The competition encourages any poet or musician to enter work about the environment 

A MOTHER who hopes to win £10,000 in a poetry contest says she would spend some of the money on poetry workshops for parents in her community.

Creativity runs in the family for Caitlin Rowen, 25, from Tremorfa, who is the granddaughter of Welsh musician Meic Stevens while her aunt Megan Batin organises open mic nights.

Mrs Rowen entered the competition, which is themed around the environment, because she has become more worried about the future since the birth of her daughter Kalli, aged two.

“I care a lot more about the world we’re making for her,” she said.

Mrs Rowen entered her poem Change – which you can watch above – in the Poetry and Folk in the Environment competition, run by Home Stage, an organisation that helps poets and musicians.

Mrs Rowen would like to set up a free poetry workshop for parents and children at the old STAR centre in Splott, to help parents with the cost of childcare.  

Her poem was motivated by the news global average temperatures rose by over 1.5C for the first time.

Her early experiences of nature have also fed her growing concern about the climate. She grew up in Solva, Pembrokeshire like her famous grandfather.

“There was not a lot to do but explore nature,” she said.

 “I was just a little girl exploding with words.”  

Meic Stevens with his great-granddaughter Kalli. Image Credit: Caitlin Rowen.

Mrs Rowen wrote her entry for the competition at the Railway Gardens creative writing group, which she attends regularly. She recorded the poem as a video – which all the competition entries are – and she jokes that the main challenge was that her daughter kept interrupting.
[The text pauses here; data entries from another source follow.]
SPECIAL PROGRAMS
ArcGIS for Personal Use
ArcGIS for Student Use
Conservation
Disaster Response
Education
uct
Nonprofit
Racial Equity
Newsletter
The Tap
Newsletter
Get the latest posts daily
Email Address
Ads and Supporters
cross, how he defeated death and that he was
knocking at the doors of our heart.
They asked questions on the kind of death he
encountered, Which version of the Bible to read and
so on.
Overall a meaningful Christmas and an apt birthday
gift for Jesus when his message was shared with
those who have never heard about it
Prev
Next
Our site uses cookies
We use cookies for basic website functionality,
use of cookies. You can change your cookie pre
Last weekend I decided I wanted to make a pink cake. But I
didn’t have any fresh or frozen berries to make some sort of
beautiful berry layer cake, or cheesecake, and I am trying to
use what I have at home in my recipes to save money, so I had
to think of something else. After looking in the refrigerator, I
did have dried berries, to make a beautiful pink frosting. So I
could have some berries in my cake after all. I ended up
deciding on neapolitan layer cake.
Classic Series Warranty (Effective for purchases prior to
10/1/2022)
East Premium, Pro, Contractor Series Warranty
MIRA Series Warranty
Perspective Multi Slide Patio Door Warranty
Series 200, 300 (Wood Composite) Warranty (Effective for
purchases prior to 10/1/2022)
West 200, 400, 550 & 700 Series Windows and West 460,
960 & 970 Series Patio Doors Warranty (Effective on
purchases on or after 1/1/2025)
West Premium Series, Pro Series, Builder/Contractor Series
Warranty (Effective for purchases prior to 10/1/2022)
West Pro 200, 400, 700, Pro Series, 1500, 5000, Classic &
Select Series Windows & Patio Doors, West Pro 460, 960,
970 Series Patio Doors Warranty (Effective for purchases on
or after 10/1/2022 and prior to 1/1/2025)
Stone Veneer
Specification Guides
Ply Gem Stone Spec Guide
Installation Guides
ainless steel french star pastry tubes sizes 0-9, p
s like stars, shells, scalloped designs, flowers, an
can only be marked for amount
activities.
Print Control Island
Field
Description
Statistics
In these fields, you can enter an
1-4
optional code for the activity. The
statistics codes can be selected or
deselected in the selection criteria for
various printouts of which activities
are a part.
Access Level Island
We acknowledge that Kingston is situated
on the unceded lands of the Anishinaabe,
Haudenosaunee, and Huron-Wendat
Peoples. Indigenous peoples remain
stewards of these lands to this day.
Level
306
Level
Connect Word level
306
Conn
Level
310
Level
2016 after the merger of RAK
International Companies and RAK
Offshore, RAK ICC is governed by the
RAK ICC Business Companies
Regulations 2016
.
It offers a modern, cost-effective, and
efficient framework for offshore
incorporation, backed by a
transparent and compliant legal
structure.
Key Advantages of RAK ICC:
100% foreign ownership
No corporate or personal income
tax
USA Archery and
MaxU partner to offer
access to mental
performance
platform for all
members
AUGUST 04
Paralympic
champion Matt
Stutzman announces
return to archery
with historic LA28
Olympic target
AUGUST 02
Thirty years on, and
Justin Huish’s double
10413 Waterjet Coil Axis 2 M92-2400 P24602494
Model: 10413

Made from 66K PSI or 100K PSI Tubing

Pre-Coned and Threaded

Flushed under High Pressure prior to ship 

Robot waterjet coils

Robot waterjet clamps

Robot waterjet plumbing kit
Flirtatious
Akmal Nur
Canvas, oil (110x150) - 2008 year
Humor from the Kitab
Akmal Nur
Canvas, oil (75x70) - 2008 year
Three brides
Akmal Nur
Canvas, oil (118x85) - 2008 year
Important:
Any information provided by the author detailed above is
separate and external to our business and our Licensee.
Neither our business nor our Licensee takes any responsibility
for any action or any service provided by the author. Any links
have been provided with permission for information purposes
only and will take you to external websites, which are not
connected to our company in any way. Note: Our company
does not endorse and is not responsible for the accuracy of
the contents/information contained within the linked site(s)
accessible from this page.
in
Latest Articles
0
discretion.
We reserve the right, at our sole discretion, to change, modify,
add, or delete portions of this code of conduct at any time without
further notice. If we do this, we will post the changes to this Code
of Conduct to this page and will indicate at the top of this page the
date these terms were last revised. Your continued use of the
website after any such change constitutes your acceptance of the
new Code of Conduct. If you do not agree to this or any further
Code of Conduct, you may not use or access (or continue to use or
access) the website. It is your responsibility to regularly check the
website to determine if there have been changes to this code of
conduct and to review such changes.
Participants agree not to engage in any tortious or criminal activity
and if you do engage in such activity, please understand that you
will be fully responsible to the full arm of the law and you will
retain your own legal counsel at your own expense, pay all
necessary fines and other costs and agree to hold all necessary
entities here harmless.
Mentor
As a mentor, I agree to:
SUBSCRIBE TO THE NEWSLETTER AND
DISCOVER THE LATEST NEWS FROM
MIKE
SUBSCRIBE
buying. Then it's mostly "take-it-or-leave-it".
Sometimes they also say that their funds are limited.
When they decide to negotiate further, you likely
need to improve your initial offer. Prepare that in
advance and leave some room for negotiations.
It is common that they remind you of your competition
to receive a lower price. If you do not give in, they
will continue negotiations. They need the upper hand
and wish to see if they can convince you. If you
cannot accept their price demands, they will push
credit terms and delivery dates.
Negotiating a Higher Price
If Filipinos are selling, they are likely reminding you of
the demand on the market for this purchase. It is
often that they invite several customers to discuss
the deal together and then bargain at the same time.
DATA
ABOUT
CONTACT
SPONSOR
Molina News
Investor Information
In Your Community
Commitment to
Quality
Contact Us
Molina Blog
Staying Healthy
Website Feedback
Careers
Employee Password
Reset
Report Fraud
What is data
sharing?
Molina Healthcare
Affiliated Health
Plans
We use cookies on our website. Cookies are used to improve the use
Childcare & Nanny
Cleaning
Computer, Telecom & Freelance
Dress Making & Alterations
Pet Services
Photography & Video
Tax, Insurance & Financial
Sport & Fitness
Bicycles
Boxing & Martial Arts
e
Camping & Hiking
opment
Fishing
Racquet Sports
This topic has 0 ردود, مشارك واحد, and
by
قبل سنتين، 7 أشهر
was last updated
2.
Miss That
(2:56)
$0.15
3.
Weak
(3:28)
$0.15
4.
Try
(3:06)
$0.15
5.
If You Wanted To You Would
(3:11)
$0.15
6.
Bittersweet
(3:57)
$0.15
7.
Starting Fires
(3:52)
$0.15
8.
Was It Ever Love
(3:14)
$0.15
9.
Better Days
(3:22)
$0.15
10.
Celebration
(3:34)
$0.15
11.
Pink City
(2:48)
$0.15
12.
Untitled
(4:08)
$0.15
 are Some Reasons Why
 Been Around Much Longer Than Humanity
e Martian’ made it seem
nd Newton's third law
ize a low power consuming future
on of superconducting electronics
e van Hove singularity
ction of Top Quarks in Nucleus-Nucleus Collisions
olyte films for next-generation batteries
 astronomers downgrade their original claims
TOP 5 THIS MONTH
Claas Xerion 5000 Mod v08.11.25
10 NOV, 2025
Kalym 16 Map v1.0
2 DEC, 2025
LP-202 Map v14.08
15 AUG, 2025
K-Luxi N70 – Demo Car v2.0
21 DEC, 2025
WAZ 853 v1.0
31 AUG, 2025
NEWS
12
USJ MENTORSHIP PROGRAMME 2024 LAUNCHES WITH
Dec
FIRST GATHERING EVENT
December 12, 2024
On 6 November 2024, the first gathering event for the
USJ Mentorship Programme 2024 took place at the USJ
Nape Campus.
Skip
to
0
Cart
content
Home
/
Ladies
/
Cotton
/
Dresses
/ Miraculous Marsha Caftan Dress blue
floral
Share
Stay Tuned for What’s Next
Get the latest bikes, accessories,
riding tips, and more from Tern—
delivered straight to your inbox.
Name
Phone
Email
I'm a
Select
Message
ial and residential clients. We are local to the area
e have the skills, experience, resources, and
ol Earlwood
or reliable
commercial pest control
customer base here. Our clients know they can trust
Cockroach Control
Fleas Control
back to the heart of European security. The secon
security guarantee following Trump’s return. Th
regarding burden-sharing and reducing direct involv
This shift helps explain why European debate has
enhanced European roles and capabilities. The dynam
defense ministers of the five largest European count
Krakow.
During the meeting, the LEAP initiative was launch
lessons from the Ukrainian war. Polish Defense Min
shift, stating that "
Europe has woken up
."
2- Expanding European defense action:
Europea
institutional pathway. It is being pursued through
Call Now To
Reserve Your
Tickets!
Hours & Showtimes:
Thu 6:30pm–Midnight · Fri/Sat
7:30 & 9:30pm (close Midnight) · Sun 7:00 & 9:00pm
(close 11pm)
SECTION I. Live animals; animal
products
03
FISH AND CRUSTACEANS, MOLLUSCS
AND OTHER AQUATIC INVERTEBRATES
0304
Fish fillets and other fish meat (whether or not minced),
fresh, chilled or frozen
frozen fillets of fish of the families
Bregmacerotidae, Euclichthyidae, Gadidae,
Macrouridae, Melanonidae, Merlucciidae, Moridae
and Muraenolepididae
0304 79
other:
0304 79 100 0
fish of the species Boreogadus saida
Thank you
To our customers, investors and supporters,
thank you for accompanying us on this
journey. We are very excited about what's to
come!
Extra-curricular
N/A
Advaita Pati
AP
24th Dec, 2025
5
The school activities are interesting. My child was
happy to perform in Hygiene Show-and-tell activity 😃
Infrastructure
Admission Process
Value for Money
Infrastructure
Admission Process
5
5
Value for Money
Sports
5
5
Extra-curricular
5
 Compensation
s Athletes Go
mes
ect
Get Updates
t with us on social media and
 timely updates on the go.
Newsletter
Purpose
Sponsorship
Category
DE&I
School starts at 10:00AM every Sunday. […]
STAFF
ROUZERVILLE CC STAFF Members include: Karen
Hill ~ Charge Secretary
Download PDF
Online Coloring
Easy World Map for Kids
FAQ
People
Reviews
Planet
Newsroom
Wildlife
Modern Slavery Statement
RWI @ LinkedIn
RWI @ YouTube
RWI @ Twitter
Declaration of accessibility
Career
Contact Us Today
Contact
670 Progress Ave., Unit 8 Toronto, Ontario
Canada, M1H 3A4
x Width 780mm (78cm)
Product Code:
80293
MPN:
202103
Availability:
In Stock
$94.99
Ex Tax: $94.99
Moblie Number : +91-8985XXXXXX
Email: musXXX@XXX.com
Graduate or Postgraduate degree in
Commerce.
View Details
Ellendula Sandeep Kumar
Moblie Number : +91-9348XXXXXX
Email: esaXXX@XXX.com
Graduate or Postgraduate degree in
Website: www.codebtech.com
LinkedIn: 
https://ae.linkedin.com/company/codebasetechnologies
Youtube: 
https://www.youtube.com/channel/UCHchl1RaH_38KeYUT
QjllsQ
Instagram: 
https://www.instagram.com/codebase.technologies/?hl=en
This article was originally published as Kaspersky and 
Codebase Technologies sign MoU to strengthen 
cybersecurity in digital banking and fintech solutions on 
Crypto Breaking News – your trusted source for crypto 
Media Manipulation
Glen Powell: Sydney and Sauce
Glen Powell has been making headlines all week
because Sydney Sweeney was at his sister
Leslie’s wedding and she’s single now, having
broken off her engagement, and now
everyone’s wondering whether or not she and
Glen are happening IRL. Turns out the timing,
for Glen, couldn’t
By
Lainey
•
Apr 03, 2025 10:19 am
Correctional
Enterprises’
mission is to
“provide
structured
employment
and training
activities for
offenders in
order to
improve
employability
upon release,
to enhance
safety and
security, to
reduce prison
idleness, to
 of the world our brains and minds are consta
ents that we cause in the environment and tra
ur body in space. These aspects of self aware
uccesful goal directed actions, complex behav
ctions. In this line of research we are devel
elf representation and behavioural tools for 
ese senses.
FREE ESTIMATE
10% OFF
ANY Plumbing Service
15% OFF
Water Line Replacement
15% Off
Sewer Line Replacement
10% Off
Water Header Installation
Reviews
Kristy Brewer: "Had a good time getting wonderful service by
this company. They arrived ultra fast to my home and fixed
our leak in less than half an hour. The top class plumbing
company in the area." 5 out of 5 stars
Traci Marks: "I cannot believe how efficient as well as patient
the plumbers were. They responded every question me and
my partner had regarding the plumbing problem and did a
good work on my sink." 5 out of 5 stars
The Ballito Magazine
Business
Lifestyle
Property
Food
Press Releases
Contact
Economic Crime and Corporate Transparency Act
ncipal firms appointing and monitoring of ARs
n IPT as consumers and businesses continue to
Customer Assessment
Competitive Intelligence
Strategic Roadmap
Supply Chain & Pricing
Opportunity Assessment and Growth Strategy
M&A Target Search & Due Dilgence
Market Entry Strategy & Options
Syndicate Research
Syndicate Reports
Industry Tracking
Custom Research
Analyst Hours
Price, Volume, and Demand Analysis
Before becoming a stay-at-home mum, Mrs Rowen worked as a mental health nurse and if she wins the competition she would also use some of the money to publish her novel, Wildflower, about a rural girl with ADHD.  

Mrs Rowen has ADHD and believes that it also inspires her work. 

“I think that helps me the most, the way I think is quite poetic sometimes.” 

  • Submissions for the competition are open until 30 April and the winner will be announced the following week. Entries are voted on by liking the Youtube video.